At 37, Brown is a teacher, author and living legend. He looks the part. Over six feet tall, he stands ramrod straight, a blue T-shirt stretched across a broad chest and powerful biceps. His hair, showing streaks of silvergray, is cut short, military style—a far cry from the flowing tresses he has worn until only a few months ago. His eyes are steel blue, piercing, always darting, never focusing for long on any one person or thing.

Brown became a national figure in 1976, when his first book, The Tracker, was published. The Tracker tells the extraordinary story of Brown's childhood, spent in the New Jersey Pine Barrens under the tutelage of an elderly displaced Apache scout named Stalking Wolf. From the time he was seven years old, he was trained by Stalking Wolf in the old ways, the traditional skills and philosophies of Native Americans. Brown believes, in retrospect, that he was chosen by Stalking Wolf to pass along the ancient teachings and skills.

In 1977 he started this school, today probably the best-known and largest wilderness survival and tracking school in the country. He has also written a set of field guides, a second autobiographical book, The Search (a third is in the works), and countless magazine articles, including a popular series, "At Home in the Wilderness," for MOTHER.

But even before he started the school or wrote his first book, Brown was known among law enforcement and government agencies as "The Tracker." His exploits in finding criminals and lost children, sometimes staying on the trail without provisions for days, are epic. He is widely acknowledged as the best tracker in the country, period.

This week, though, he is our teacher, our medicine man, our Stalking Wolf.
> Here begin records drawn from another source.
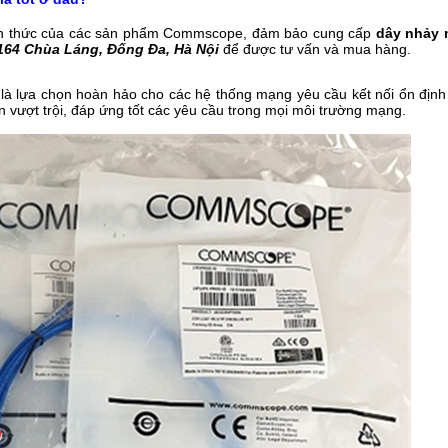
nh thức của các sản phẩm Commscope, đảm bảo cung cấp
dây nhảy
164 Chùa Láng, Đống Đa, Hà Nội
để được tư vấn và mua hàng.
ựa chọn hoàn hảo cho các hệ thống mạng yêu cầu kết nối ổn định 
vượt trội, đáp ứng tốt các yêu cầu trong mọi môi trường mạng.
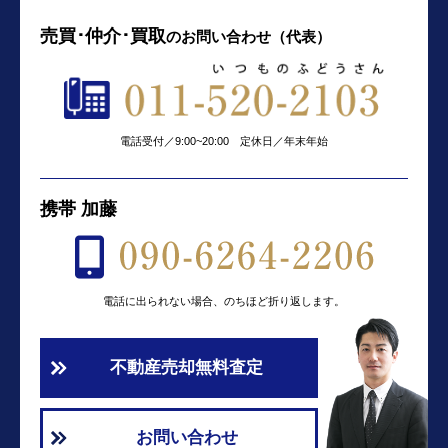
売買･仲介･買取
の
お問い合わせ（代表）
電話受付／9:00~20:00 定休日／年末年始
携帯 加藤
電話に出られない場合、のちほど折り返します。
不動産売却無料査定
お問い合わせ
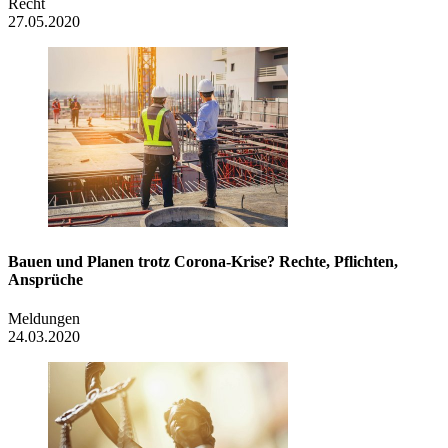
Recht
27.05.2020
Bauen und Planen trotz Corona-Krise? Rechte, Pflichten,
Ansprüche
Meldungen
24.03.2020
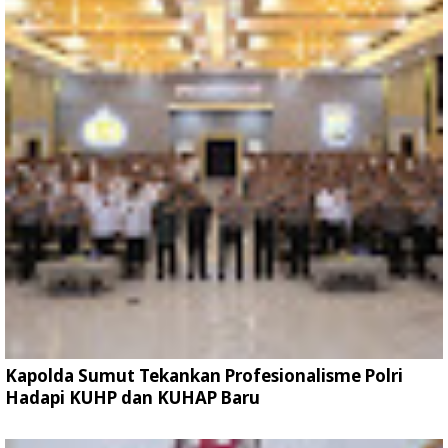
Kapolda Sumut Tekankan Profesionalisme Polri
Hadapi KUHP dan KUHAP Baru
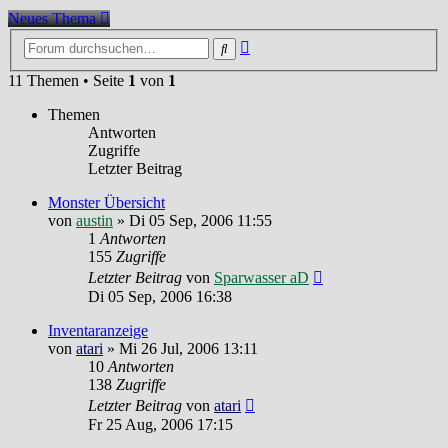
Neues Thema
Erweiterte
Suche
Suche
11 Themen • Seite
1
von
1
Themen
Antworten
Zugriffe
Letzter Beitrag
Monster Übersicht
von
austin
»
Di 05 Sep, 2006 11:55
1
Antworten
155
Zugriffe
Letzter Beitrag
von
Sparwasser aD
Di 05 Sep, 2006 16:38
Inventaranzeige
von
atari
»
Mi 26 Jul, 2006 13:11
10
Antworten
138
Zugriffe
Letzter Beitrag
von
atari
Fr 25 Aug, 2006 17:15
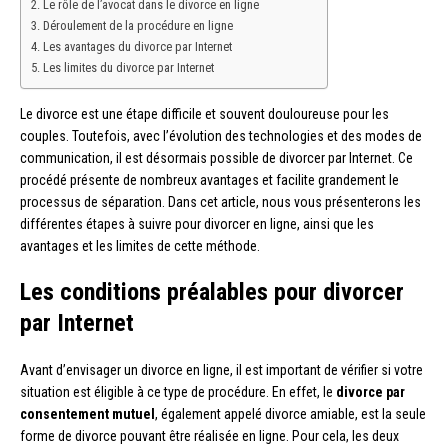
Le rôle de l’avocat dans le divorce en ligne
Déroulement de la procédure en ligne
Les avantages du divorce par Internet
Les limites du divorce par Internet
Le divorce est une étape difficile et souvent douloureuse pour les
couples. Toutefois, avec l’évolution des technologies et des modes de
communication, il est désormais possible de divorcer par Internet. Ce
procédé présente de nombreux avantages et facilite grandement le
processus de séparation. Dans cet article, nous vous présenterons les
différentes étapes à suivre pour divorcer en ligne, ainsi que les
avantages et les limites de cette méthode.
Les conditions préalables pour divorcer
par Internet
Avant d’envisager un divorce en ligne, il est important de vérifier si votre
situation est éligible à ce type de procédure. En effet, le
divorce par
consentement mutuel
, également appelé divorce amiable, est la seule
forme de divorce pouvant être réalisée en ligne. Pour cela, les deux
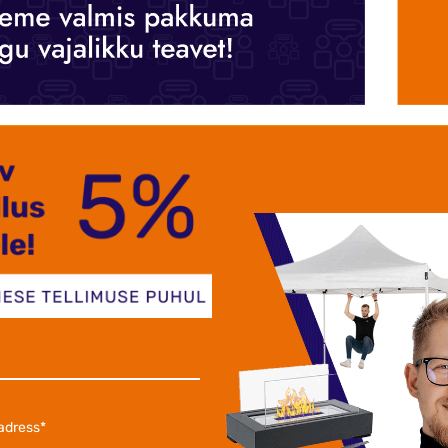
-21%
-29%
€
21,50 €
58,5
27,50 €
etoimetamine 1-2
Kohaletoimetamine 1-2
Koh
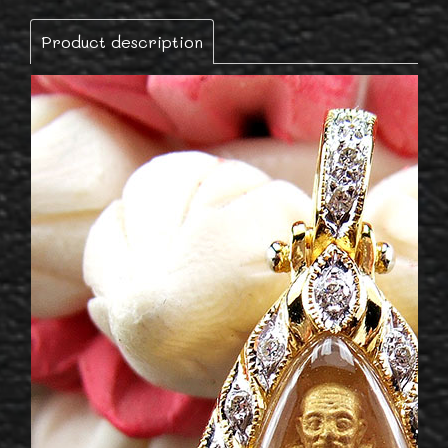
Product description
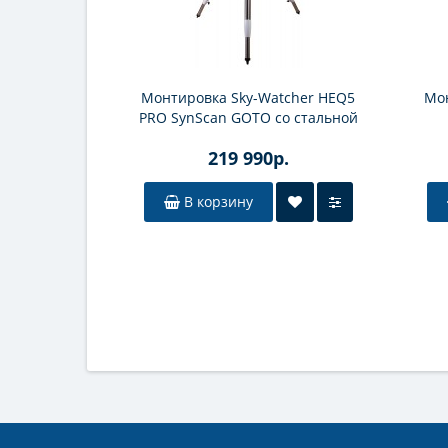
Монтировка Sky-Watcher HEQ5
Мо
PRO SynScan GOTO со стальной
треногой (обновленная версия)
219 990р.
В корзину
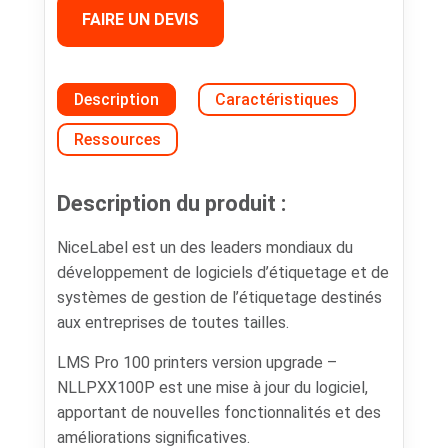
FAIRE UN DEVIS
Description
Caractéristiques
Ressources
Description du produit :
NiceLabel est un des leaders mondiaux du
développement de logiciels d’étiquetage et de
systèmes de gestion de l’étiquetage destinés
aux entreprises de toutes tailles.
LMS Pro 100 printers version upgrade –
NLLPXX100P est une mise à jour du logiciel,
apportant de nouvelles fonctionnalités et des
améliorations significatives.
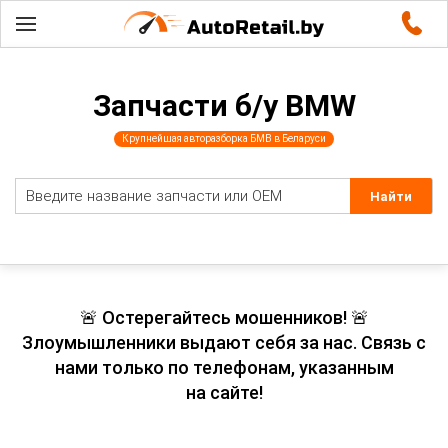
Запчасти б/у BMW
Крупнейшая авторазборка БМВ в Беларуси
🚨 Остерегайтесь мошенников! 🚨
Злоумышленники выдают себя за нас. Связь с
нами только по телефонам, указанным
на сайте!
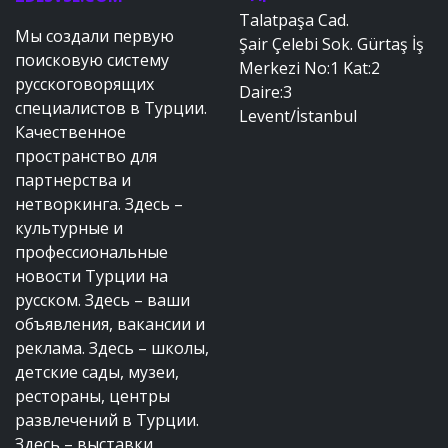
Talatpaşa Cad.
Мы создали первую
Şair Çelebi Sok. Gürtaş İş
поисковую систему
Merkezi No:1 Kat:2
русскоговорящих
Daire:3
специалистов в Турции.
Levent/İstanbul
Качественное
пространство для
партнерства и
нетворкинга. Здесь –
культурные и
профессиональные
новости Турции на
русском. Здесь – ваши
объявления, вакансии и
реклама. Здесь – школы,
детские сады, музеи,
рестораны, центры
развлечений в Турции.
Здесь – выставки,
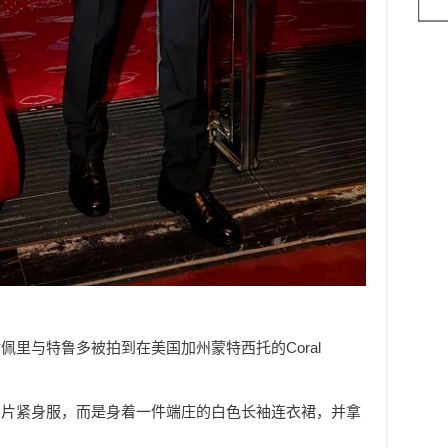
里与特鲁多被拍到在美国加州蒙特西托的Coral
亮片紧身服，而是身着一件端庄的白色长袖连衣裙，并拿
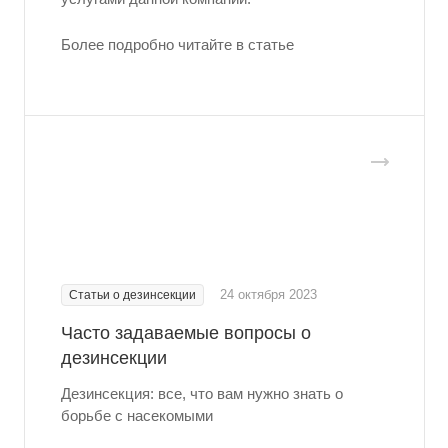
Более подробно читайте в статье
24 октября 2023
Статьи о дезинсекции
Часто задаваемые вопросы о
дезинсекции
Дезинсекция: все, что вам нужно знать о
борьбе с насекомыми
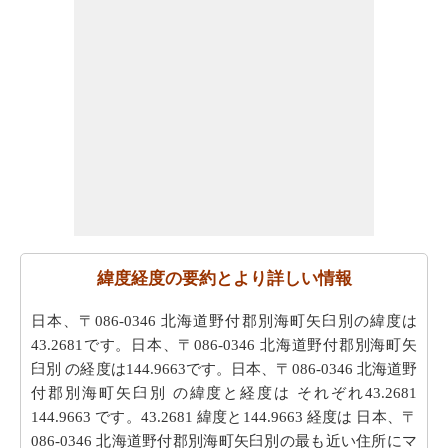
緯度経度の要約とより詳しい情報
日本、〒086-0346 北海道野付郡別海町矢臼別の緯度は
43.2681です。日本、〒086-0346 北海道野付郡別海町矢
臼別 の経度は144.9663です。日本、〒086-0346 北海道野
付郡別海町矢臼別 の緯度と経度は それぞれ43.2681
144.9663 です。43.2681 緯度と144.9663 経度は 日本、〒
086-0346 北海道野付郡別海町矢臼別の最も近い住所にマ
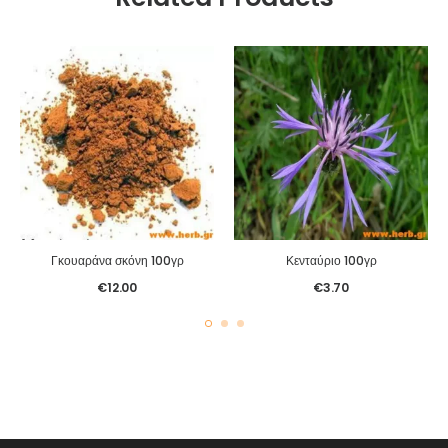
Γκουαράνα σκόνη 100γρ
Κενταύριο 100γρ
€
12.00
€
3.70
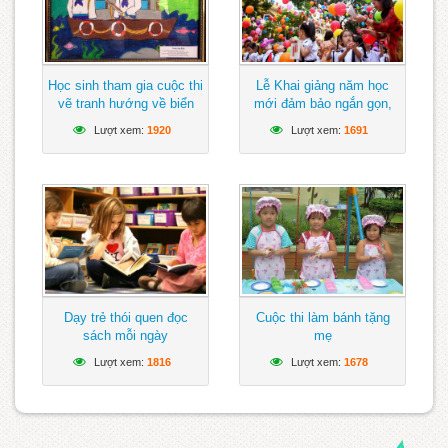
Học sinh tham gia cuộc thi
Lễ Khai giảng năm học
vẽ tranh hướng về biển
mới đảm bảo ngắn gọn,
Đông
vui tươi, lành mạnh
Lượt xem:
1920
Lượt xem:
1691
Dạy trẻ thói quen đọc
Cuộc thi làm bánh tặng
sách mỗi ngày
mẹ
Lượt xem:
1816
Lượt xem:
1678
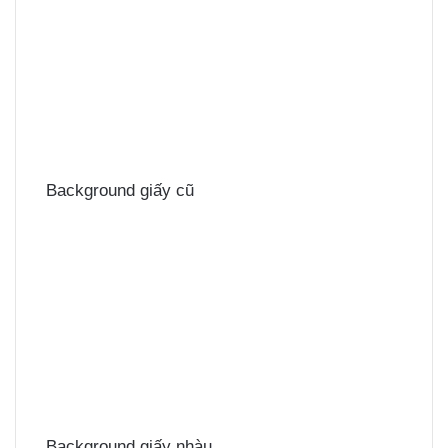
Background giấy cũ
Background giấy nhàu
Brown gestures with a sweep of his arm to the field and meadows adjoining. "People travel hundreds of miles to crowd into places like Yosemite or Yellowstone to see the wildlife," he says, "when there's so much to see and appreciate right in their own back yards. A field like this contains every bit as much wildlife, every bit as much natural diversity and variety, as any park anywhere in the country. And all you have to do is learn how to look for it. That's all. Just learn how to look and see."